Under the assumption that cosolute-protein interactions scale linearly^25,41, we globally fit our experimental data onto our analytical model leveraging the fact that all experimental measurements start in the same neat buffer (Fig. 4E, Fig. S7). All solution perturbations can be rationally interpreted as driving sequence-dependent shifts along the coil-to-globule transition, in which the magnitude of the shift maps directly to modulation of chain-solvent interactions. The scaling factors required for this mapping qualitatively mirror known co-solute interaction coefficients, and reveal quantitative sequence-dependent differences in the solution response (Fig. S8). Chain dimensions can also be represented using an apparent scaling exponent (ν^app) (see SI Section 2.4)^42,43. The solvent-induced changes observed are substantial, and for many solutes drive changes equal to or greater than changes observed in IDRs due to mutagenesis³⁵.

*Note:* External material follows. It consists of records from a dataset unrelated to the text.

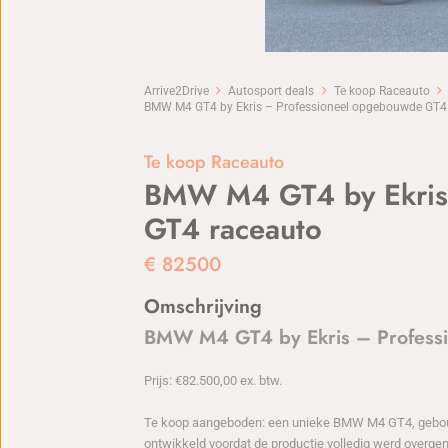
Arrive2Drive
Autosport deals
Te koop Raceauto
BMW M4 GT4 by Ekris – Professioneel opgebouwde GT4
Te koop Raceauto
BMW M4 GT4 by Ekris 
GT4 raceauto
€
82500
Omschrijving
BMW M4 GT4 by Ekris – Profess
Prijs: €82.500,00 ex. btw.
Te koop aangeboden: een unieke BMW M4 GT4, gebou
ontwikkeld voordat de productie volledig werd over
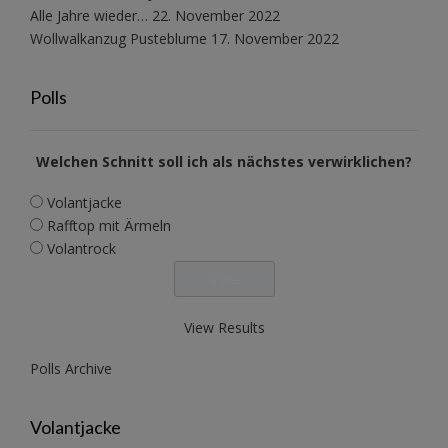
Alle Jahre wieder…
22. November 2022
Wollwalkanzug Pusteblume
17. November 2022
Polls
Welchen Schnitt soll ich als nächstes verwirklichen?
Volantjacke
Rafftop mit Ärmeln
Volantrock
View Results
Polls Archive
Volantjacke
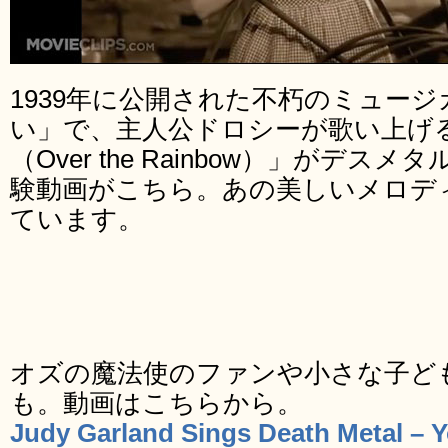
1939年に公開された不朽のミュー
い」で、主人公ドロシーが歌い上げ
（Over the Rainbow）」がデ
験動画がこちら。あの美しいメロデ
ています。
オズの魔法使のファンや小さな子ど
も。動画はこちらから。
Judy Garland Sings Death Metal – 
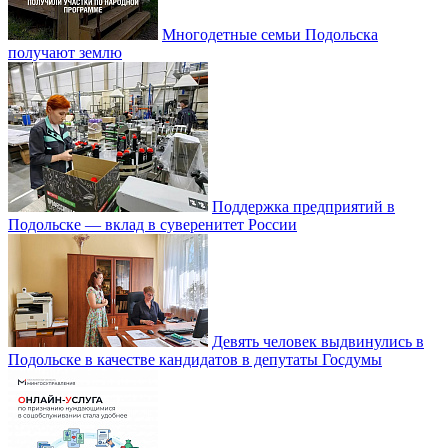
Многодетные семьи Подольска
получают землю
Поддержка предприятий в
Подольске — вклад в суверенитет России
Девять человек выдвинулись в
Подольске в качестве кандидатов в депутаты Госдумы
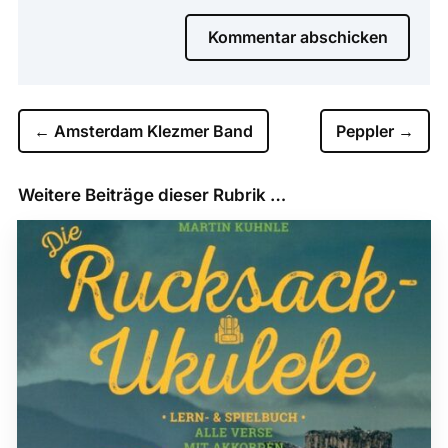
Kommentar abschicken
←
Amsterdam Klezmer Band
Peppler
→
Weitere Beiträge dieser Rubrik …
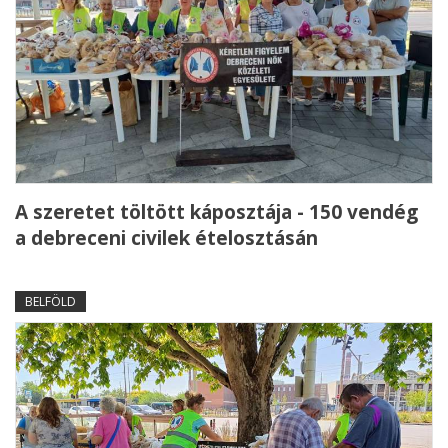
A szeretet töltött káposztája - 150 vendég
a debreceni civilek ételosztásán
BELFÖLD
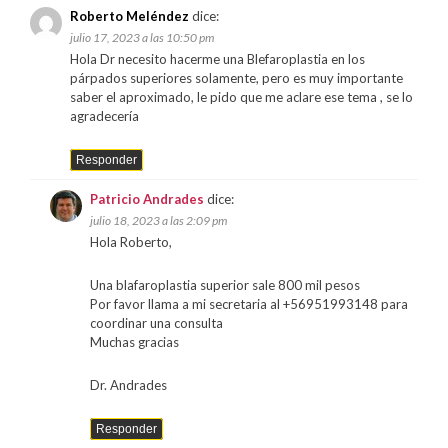
Roberto Meléndez
dice:
julio 17, 2023 a las 10:50 pm
Hola Dr necesito hacerme una Blefaroplastia en los
párpados superiores solamente, pero es muy importante
saber el aproximado, le pido que me aclare ese tema , se lo
agradecería
Responder
Patricio Andrades
dice:
julio 18, 2023 a las 2:09 pm
Hola Roberto,
Una blafaroplastia superior sale 800 mil pesos
Por favor llama a mi secretaria al +56951993148 para
coordinar una consulta
Muchas gracias
Dr. Andrades
Responder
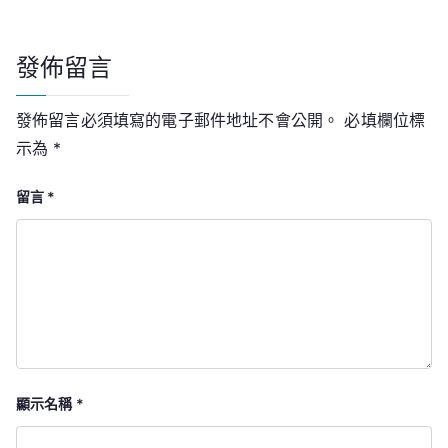
覽
發佈留言
發佈留言必須填寫的電子郵件地址不會公開。
必填欄位標
示為
*
留言
*
顯示名稱
*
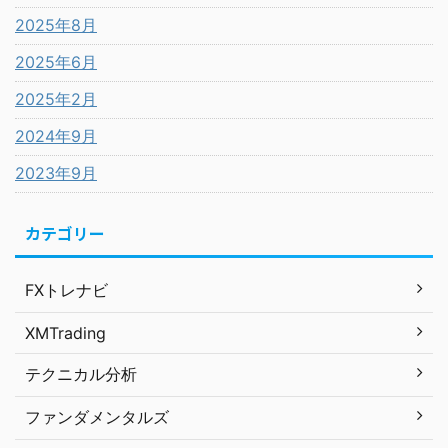
2025年8月
2025年6月
2025年2月
2024年9月
2023年9月
カテゴリー
FXトレナビ
XMTrading
テクニカル分析
ファンダメンタルズ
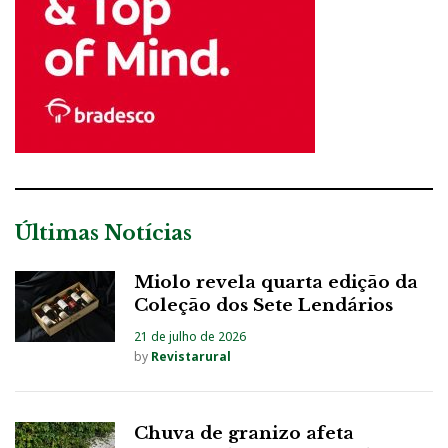
Últimas Notícias
Miolo revela quarta edição da
Coleção dos Sete Lendários
21 de julho de 2026
by
Revistarural
Chuva de granizo afeta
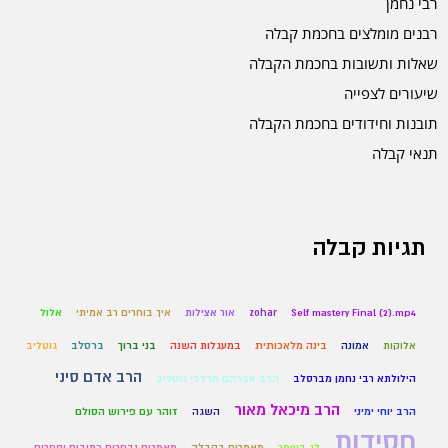
רבי נחמן
רבנים מומלצים בחכמת קבלה
שאלות ותשובות בחכמת הקבלה
שיעורים לצפייה
תובנות וחידודים בחכמת הקבלה
תנאי קבלה
תגיות קבלה
Self mastery Final (2).mp4
zohar
אור אצילות
איך בוחרים רב אמיתי
אלול
אלוקות
אמונה
בינה מלאכותית
במעגלות השנה
בני ברוך
ברסלב
גוטליב
הרב אדם סיני
הילולתא רבי נחמן מברסלב
הרב אברהם מרדכי גוטליב
הרב מיכאל מאור
הרב יוחי ימיני
השגה
זוהר עם פירוש הסולם
חסידות
לג בעומר
מאמרים בקבלה
מאמרים נבחרים כתובים וספרים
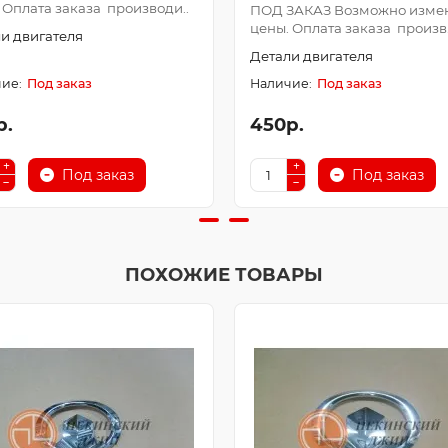
 Оплата заказа производи..
ПОД ЗАКАЗ Возможно изме
цены. Оплата заказа произв.
и двигателя
Детали двигателя
Под заказ
Под заказ
р.
450р.
Под заказ
Под заказ
ПОХОЖИЕ ТОВАРЫ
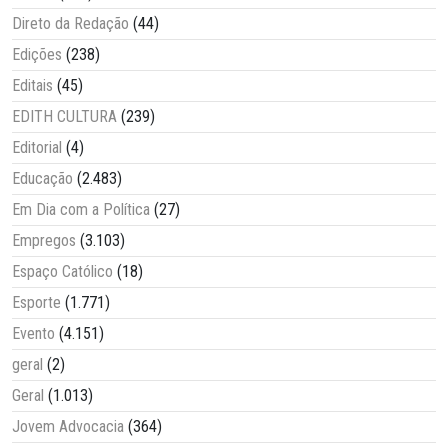
Direto da Redação
(44)
Edições
(238)
Editais
(45)
EDITH CULTURA
(239)
Editorial
(4)
Educação
(2.483)
Em Dia com a Política
(27)
Empregos
(3.103)
Espaço Católico
(18)
Esporte
(1.771)
Evento
(4.151)
geral
(2)
Geral
(1.013)
Jovem Advocacia
(364)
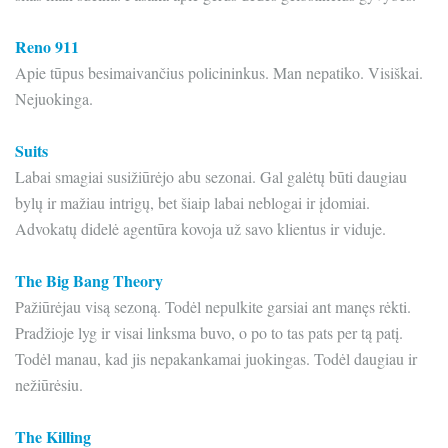
Reno 911
Apie tūpus besimaivančius policininkus. Man nepatiko. Visiškai.
Nejuokinga.
Suits
Labai smagiai susižiūrėjo abu sezonai. Gal galėtų būti daugiau
bylų ir mažiau intrigų, bet šiaip labai neblogai ir įdomiai.
Advokatų didelė agentūra kovoja už savo klientus ir viduje.
The Big Bang Theory
Pažiūrėjau visą sezoną. Todėl nepulkite garsiai ant manęs rėkti.
Pradžioje lyg ir visai linksma buvo, o po to tas pats per tą patį.
Todėl manau, kad jis nepakankamai juokingas. Todėl daugiau ir
nežiūrėsiu.
The Killing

In this work we set out to measure the ability of IDRs to respond to chemical composition changes in their surrounding solution. Although the solutions used here do not represent real cellular environments, they reveal that IDR ensembles carry an inherent, sequence-encoded sensitivity to changes in their chemical environment. This sensitivity can stem from different molecular features, and as far as we determined correlates only with the dimensions of the sequence (χ) in aqueous buffer. IDR function through conformational selection has been reported for numerous proteins. In this mechanism, function is linked to the conformational ensemble of the IDR, directly linking environment-induced ensemble changes to IDR activity. The most exciting idea our data suggests is that changes in the chemical composition which commonly occur in the cell can tune the function (or malfunction) of intrinsically disordered proteins.